_Task details:_
A single number is required: the count of lines in the records below that contain the word "Küpe".

_Supplied data:_
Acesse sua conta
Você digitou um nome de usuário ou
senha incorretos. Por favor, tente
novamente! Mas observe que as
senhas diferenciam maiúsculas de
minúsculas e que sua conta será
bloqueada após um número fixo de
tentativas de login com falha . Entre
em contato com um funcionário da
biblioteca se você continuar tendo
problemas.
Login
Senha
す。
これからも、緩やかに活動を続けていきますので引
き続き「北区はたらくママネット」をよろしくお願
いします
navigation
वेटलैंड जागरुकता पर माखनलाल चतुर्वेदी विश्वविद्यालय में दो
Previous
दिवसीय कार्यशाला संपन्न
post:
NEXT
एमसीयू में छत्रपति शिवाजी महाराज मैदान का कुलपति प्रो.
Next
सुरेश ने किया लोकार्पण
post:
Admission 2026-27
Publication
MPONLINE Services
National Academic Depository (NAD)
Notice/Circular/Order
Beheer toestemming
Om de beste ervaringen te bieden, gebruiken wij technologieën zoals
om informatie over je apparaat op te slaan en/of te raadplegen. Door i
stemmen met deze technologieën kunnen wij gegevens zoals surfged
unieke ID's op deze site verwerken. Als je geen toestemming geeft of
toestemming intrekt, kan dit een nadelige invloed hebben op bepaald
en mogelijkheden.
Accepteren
...
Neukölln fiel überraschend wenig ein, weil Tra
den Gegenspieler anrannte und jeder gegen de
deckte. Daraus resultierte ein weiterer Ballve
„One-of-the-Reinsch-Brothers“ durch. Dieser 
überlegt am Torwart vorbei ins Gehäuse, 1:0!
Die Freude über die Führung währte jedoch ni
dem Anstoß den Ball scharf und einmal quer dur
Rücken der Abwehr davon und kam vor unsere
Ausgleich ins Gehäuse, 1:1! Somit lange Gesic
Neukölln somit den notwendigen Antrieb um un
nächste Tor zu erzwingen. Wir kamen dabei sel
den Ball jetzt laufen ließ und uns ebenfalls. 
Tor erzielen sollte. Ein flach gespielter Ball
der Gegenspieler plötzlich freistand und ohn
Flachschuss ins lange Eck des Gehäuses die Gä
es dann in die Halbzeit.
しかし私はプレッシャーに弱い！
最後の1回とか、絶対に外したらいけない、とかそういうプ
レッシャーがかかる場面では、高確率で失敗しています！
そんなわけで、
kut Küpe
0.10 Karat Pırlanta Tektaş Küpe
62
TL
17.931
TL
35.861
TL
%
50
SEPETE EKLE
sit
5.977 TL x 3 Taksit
* * *
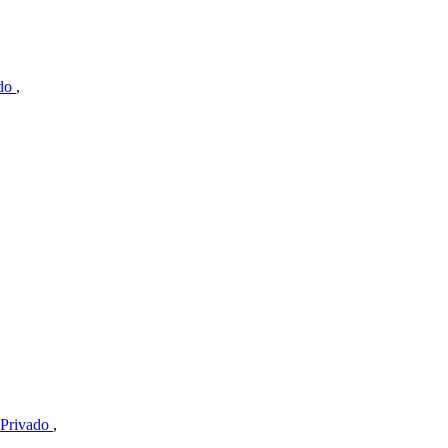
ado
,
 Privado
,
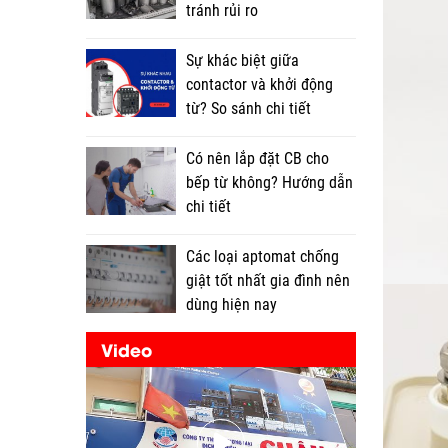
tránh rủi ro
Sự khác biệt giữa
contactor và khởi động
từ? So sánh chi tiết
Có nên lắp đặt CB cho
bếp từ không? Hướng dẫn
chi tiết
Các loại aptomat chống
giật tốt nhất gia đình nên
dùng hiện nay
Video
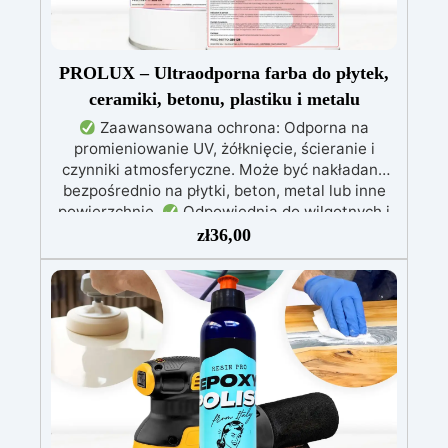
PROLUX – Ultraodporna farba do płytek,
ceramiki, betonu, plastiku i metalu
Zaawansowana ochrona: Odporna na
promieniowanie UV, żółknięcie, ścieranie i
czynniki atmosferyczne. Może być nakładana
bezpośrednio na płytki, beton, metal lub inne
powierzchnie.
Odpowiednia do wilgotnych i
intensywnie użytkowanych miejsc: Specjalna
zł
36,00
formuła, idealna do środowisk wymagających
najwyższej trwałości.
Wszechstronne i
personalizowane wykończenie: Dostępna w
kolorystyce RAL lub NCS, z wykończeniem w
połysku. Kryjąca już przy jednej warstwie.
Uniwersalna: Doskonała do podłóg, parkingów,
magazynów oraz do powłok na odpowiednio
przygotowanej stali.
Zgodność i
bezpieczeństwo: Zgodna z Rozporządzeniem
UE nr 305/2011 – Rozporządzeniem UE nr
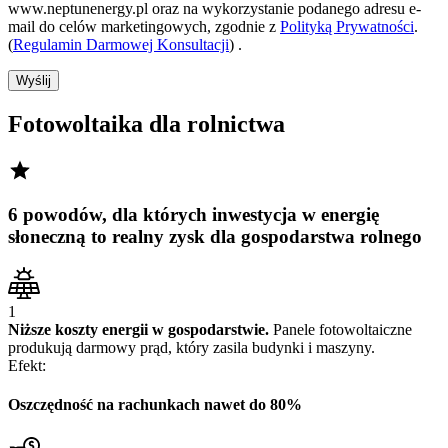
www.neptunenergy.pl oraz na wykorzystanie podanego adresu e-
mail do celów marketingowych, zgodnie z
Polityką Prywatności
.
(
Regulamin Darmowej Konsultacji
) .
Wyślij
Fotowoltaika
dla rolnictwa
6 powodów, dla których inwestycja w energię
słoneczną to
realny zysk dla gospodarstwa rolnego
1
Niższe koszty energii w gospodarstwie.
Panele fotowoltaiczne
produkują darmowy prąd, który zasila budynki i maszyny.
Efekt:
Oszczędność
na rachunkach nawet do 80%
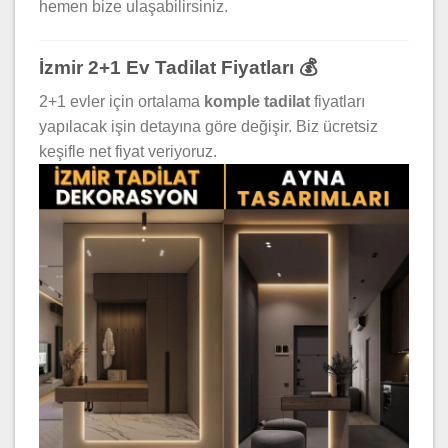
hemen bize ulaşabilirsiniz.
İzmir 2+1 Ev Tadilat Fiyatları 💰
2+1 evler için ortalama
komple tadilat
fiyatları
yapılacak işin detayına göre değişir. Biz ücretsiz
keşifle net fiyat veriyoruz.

_Task solution:_
2